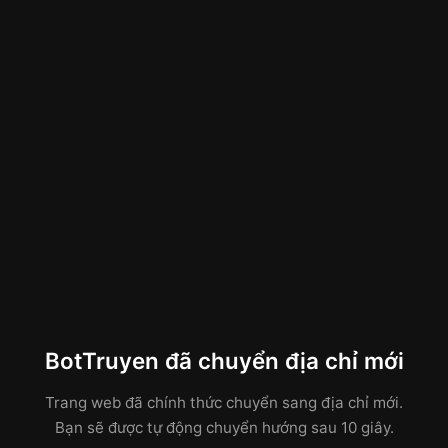
BotTruyen đã chuyển địa chỉ mới
Trang web đã chính thức chuyển sang địa chỉ mới.
Bạn sẽ được tự động chuyển hướng sau 10 giây.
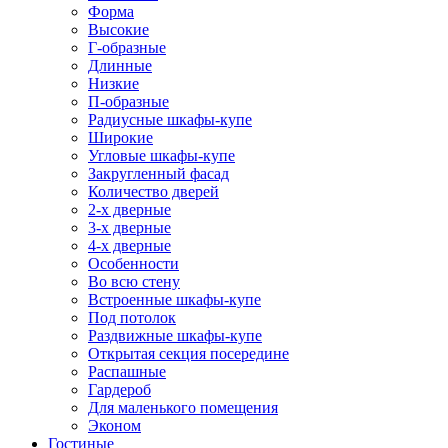
Форма
Высокие
Г-образные
Длинные
Низкие
П-образные
Радиусные шкафы-купе
Широкие
Угловые шкафы-купе
Закругленный фасад
Количество дверей
2-х дверные
3-х дверные
4-х дверные
Особенности
Во всю стену
Встроенные шкафы-купе
Под потолок
Раздвижные шкафы-купе
Открытая секция посередине
Распашные
Гардероб
Для маленького помещения
Эконом
Гостиные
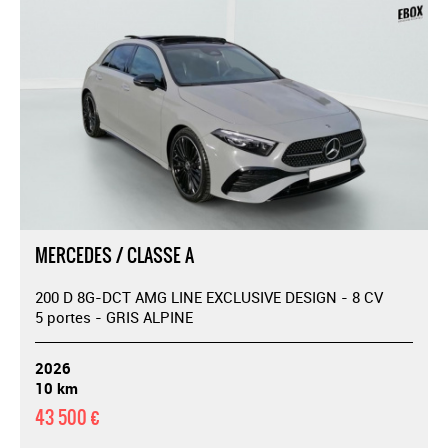
MERCEDES / CLASSE A
200 D 8G-DCT AMG LINE EXCLUSIVE DESIGN - 8 CV
5 portes - GRIS ALPINE
2026
10 km
43 500 €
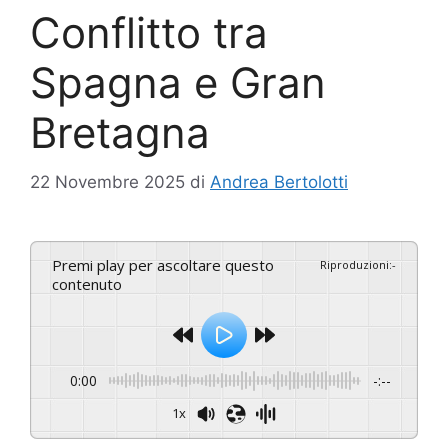
Conflitto tra
Spagna e Gran
Bretagna
22 Novembre 2025
di
Andrea Bertolotti
Premi play per ascoltare questo
Riproduzioni
:
-
contenuto
0:00
-:--
1x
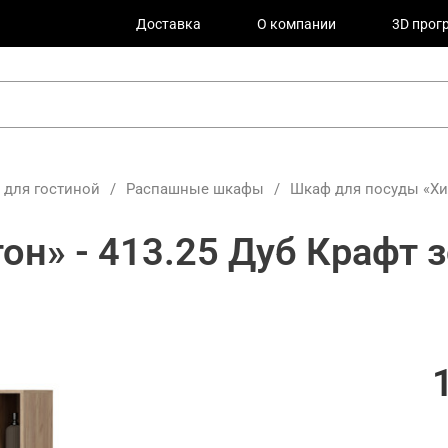
Доставка
О компании
3D прог
для гостиной
/
Распашные шкафы
/
Шкаф для посуды «Хил
он» - 413.25 Дуб Крафт 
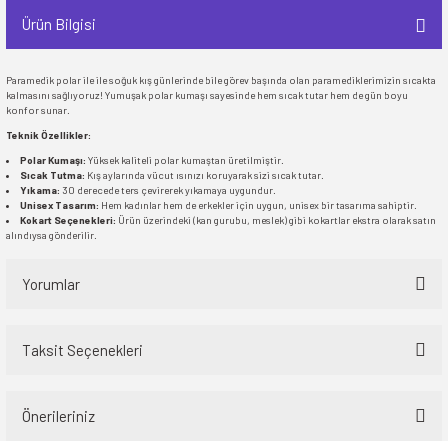
Ürün Bilgisi
Paramedik polar ile ile soğuk kış günlerinde bile görev başında olan paramediklerimizin sıcakta
kalmasını sağlıyoruz! Yumuşak polar kumaşı sayesinde hem sıcak tutar hem de gün boyu
konfor sunar.
Teknik Özellikler:
Polar Kumaşı:
Yüksek kaliteli polar kumaştan üretilmiştir.
Sıcak Tutma:
Kış aylarında vücut ısınızı koruyarak sizi sıcak tutar.
Yıkama:
30 derecede ters çevirerek yıkamaya uygundur.
Unisex Tasarım:
Hem kadınlar hem de erkekler için uygun, unisex bir tasarıma sahiptir.
Kokart Seçenekleri:
Ürün üzerindeki (kan gurubu, meslek) gibi kokartlar ekstra olarak satın
alındıysa gönderilir.
Yorumlar
Taksit Seçenekleri
Bu ürüne ilk yorumu siz yapın!
Önerileriniz
Yorum Yaz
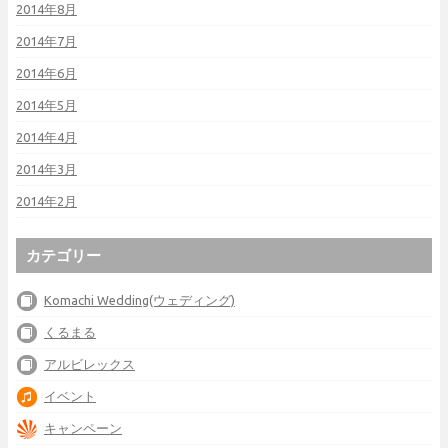
2014年8月
2014年7月
2014年6月
2014年5月
2014年4月
2014年3月
2014年2月
カテゴリー
Komachi Wedding(ウェディング)
くるまる
アルビレックス
イベント
キャンペーン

==================================================

**Task prompt:**
Wherever a line in the listing contains the word "Seçenekleri", copy that line out.

**Exercise response:**
Kokart Seçenekleri:
Taksit Seçenekleri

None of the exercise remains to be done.